Recordar lo poco que sabía de la historia de mi madre, y viendo esa historia con otros ojos, que se parecían mucho a los ojos con los que ella vio su propia historia, me ayudó inmensamente a empezar a dejar de odiarla y volver a quererla. A ella la habían violado dos tíos suyos cuando era una adolescente. Dos tíos con los que ella vivía y que se suponía que se habían comprometido a ser la figura adulta nutridora y protectora que ella necesitaba desde que se quedó huérfana a los 14 años durante la guerra civil. Pero eso todavía no me llevó al punto al que de verdad necesitaba llegar, a la toma de consciencia más profunda que lo vivido guardaba para mí.

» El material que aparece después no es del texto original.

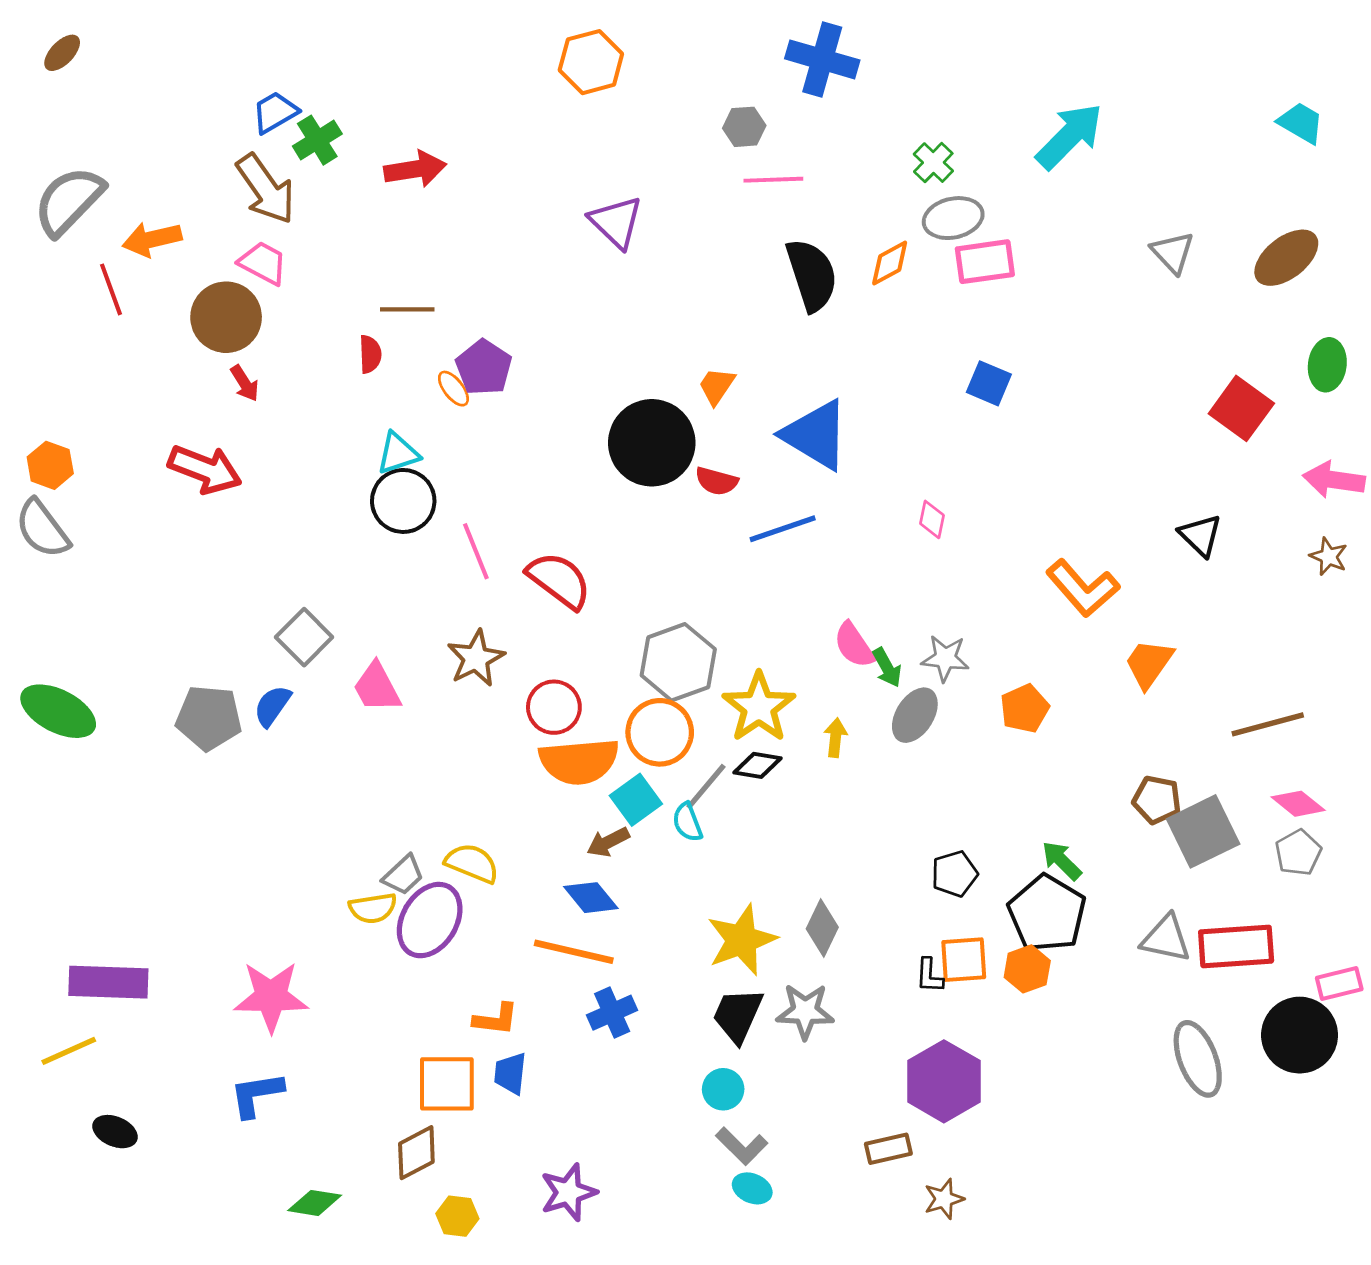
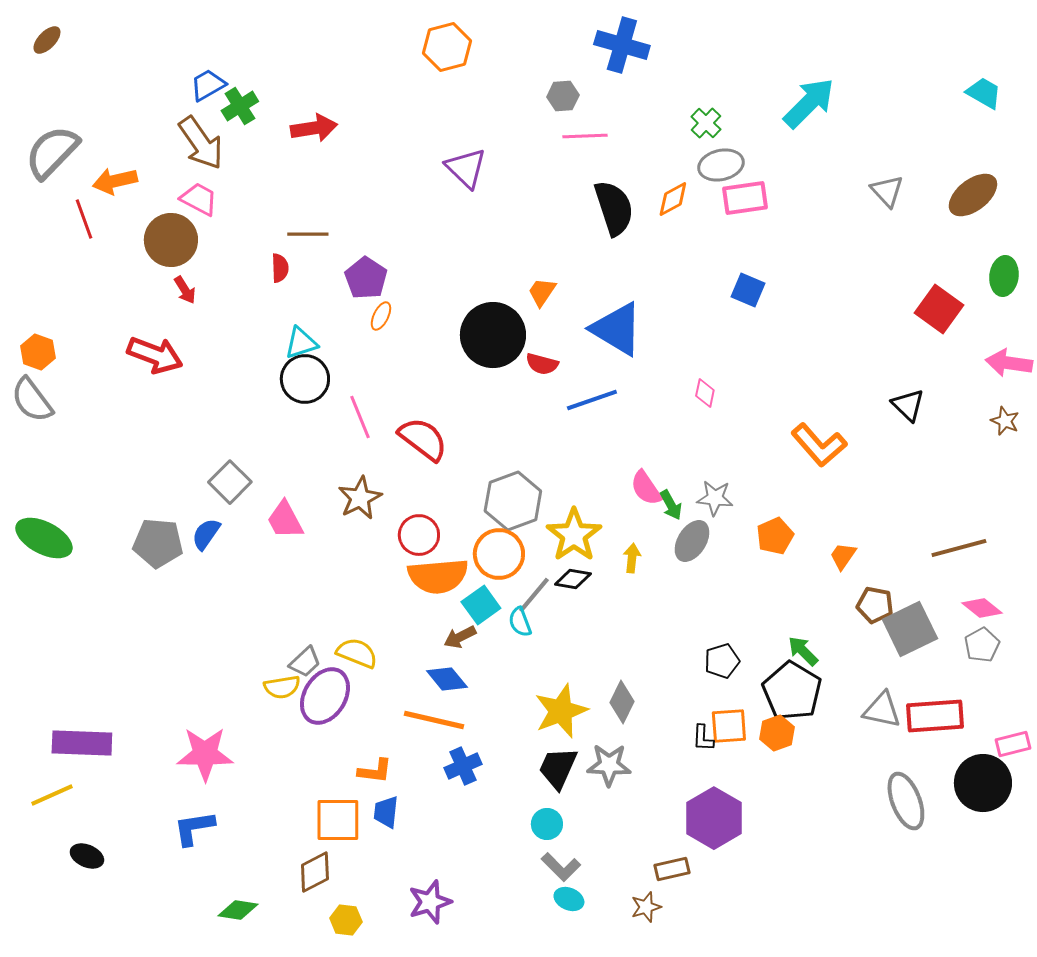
orange ellipse: (453, 389) -> (381, 316), moved, turned 64
orange trapezoid: (1149, 664) -> (843, 556), moved, size x0.7
brown star: (944, 1199) -> (646, 907), moved

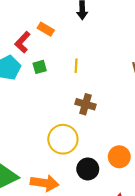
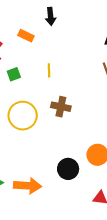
orange rectangle: (46, 29) -> (26, 36), moved
yellow circle: (63, 139) -> (23, 116), moved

Eso llegó cuando empecé a tomar consciencia del plan álmico, del hecho de que el alma escoge el momento, el lugar, la sociedad, la familia, el cuerpo en que uno nace. Escoge también los puntos clave de la trayectoria vital por los que espera que el personaje en el que encarne pase. Cuando uno se hace consciente de esto, resulta mucho más fácil pasar de preguntarse "¿por qué me ha pasado esto a mí?" a preguntarse "¿para qué he vivido lo que mi alma ha decidido que viva estando aquí?". La voz que se hace la primera pregunta es la de la víctima que se ve como alguien impotente, atrapado en su pasado o, mejor dicho, en la propia visión de la propia historia. La voz que se hace la segunda pregunta es la del observador interno que, desapegado del personaje encarnado, intenta ayudarle a comprender y trascender el dolor por lo vivido. La respuesta a esa segunda pregunta es diferente para cada cual y puede ser muy simple o más compleja, puede tener una capa o muchas, como es mi caso. Pero en ella está el núcleo del sentido de lo vivido y de lo que queda aún por vivir.
Desde la respuesta, o las respuestas, a esa pregunta, uno puede observar lo vivido desde el otro lado del puente del dolor y, entre otras cosas, contribuir a aliviar el dolor de otros y contribuir también, a veces como una especie de faro silencioso y casi invisible, a que se reencuentren con la energía que necesitan para recorrer su propio camino y cruzar su propio puente.
Y ahí estoy, con el corazón abierto y la mano tendida a quienes están haciendo su camino.